Primera Parte: El Columpio.

46 8 2
                                    

   

 Todavía recuerdo la primera vez que te vi. Estaba caminando lentamente por el parque observando cómo mis pasos me llevan a ningún lugar, cuando mi mirada se dirigió hacia una niña con rulos castaños sentada en un columpio. Noté que tenías los brazos cruzados, tus pies apenas podían tocar el suelo con las puntas, tus rulos color chocolate caían suavemente por tus hombros, y pude ver que sobresalía un pequeño sollozo de tus finos labios; estabas enojada. Me armé de valor y me dirigí hacia donde te encontrabas y te hablé; levantaste tu mirada y tus ojos color jade chocaron con los míos  y me dijiste que no sabías columpiarte y eso te ponía triste, entonces una idea se cruzó por mi cabeza. Decidí agarrar las cadenas que sujetaban al columpio en el que estabas sentada, y te empujé hacia adelante con toda la fuerza que mi débiles brazos permitían. Pude ver la gran sonrisa que se asomó por tu cara, y tus rulos irse suavemente hacia atrás al compás del viento que chocaba contra tu cara mientras cerrabas tus ojos y disfrutabas del aire contra tus mejillas ligeramente sonrosadas. En ese momento sonreí inconscientemente, me sentí como si fuera tu héroe. Me alegró poder hacerte sonreír así. A partir de ese momento quedó entre nosotros como una cita natural, encontrarnos todas las tardes en el parque, el cual con el tiempo se fue convirtiendo en mi mundo mágico y lleno de fantasía, en donde yo me sentía  como el príncipe que acudía al llamado silencioso de mi princesa.
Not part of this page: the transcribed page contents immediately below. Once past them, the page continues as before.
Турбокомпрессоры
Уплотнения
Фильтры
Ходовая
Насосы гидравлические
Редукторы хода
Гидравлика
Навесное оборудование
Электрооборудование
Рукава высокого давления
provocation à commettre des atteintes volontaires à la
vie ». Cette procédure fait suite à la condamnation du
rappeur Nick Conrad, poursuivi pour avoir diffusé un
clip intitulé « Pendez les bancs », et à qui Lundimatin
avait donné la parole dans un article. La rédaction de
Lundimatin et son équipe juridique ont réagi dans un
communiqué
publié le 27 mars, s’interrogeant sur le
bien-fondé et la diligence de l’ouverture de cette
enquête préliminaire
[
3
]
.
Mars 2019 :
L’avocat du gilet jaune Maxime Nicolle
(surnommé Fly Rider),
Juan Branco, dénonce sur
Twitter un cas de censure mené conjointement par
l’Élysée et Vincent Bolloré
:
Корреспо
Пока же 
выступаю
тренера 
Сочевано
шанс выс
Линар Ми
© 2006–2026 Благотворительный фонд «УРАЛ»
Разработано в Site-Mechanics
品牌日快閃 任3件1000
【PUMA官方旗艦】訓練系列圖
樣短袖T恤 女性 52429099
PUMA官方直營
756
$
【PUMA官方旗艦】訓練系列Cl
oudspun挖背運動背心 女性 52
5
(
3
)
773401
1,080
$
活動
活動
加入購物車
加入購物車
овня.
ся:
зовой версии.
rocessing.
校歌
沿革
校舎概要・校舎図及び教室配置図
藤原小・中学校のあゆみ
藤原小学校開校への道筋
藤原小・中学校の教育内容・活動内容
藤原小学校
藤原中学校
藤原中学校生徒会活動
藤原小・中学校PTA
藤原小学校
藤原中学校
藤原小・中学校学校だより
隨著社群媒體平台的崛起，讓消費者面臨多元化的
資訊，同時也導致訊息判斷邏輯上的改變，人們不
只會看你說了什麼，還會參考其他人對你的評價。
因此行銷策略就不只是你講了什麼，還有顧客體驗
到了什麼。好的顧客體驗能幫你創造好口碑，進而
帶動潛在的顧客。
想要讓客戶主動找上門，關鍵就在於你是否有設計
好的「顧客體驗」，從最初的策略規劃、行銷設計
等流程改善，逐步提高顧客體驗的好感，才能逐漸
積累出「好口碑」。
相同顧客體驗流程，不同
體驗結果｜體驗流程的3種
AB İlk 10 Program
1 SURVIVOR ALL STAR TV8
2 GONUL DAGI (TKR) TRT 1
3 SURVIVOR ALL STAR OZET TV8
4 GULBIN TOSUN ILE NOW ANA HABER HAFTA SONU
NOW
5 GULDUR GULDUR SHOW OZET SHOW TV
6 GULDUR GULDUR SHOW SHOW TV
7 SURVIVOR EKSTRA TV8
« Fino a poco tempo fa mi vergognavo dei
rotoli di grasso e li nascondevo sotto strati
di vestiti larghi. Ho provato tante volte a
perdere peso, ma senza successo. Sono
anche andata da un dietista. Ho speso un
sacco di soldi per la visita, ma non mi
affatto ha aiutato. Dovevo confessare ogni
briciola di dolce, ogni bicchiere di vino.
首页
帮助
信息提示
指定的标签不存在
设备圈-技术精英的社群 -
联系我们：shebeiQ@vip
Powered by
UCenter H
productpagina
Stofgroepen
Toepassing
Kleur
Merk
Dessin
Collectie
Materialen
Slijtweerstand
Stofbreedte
    Con el paso de los días nos volvimos mejores amigos. Tú y yo, todos las tardes en un mismo lugar, en nuestro columpio. Todo parecía ir bien, hasta ese día que aparecí con ojeras. Me habías preguntado por qué tenía sombras negras alrededor de mis ojos, yo solo te dije que estaba un poco enfermo, y que me dolía la cabeza. En ese momento te levantaste de donde estabas sentada y depositaste un beso en mi cabeza, y dijiste que tu madre, cada vez que te dolía algo, suavizaba el dolor de esa manera. Sentí mi rostro arder de vergüenza y una sonrisa tímida se dibujó en mi cara; sabía que ese beso no podía curarme, pero me sentía feliz de tenerte y eso era todo lo que necesitaba para sentirme mejor.

     Recuerdo cuando nos sentábamos a comer algodones de azúcar que nos compraba mi mamá, los terminábamos rápidamente ya que nos gustaban demasiado, y disfrutábamos el momento. Prometimos que solo podíamos comerlos si estábamos juntos, y que nunca nadie prodía separarnos, solo éramos tú y yo.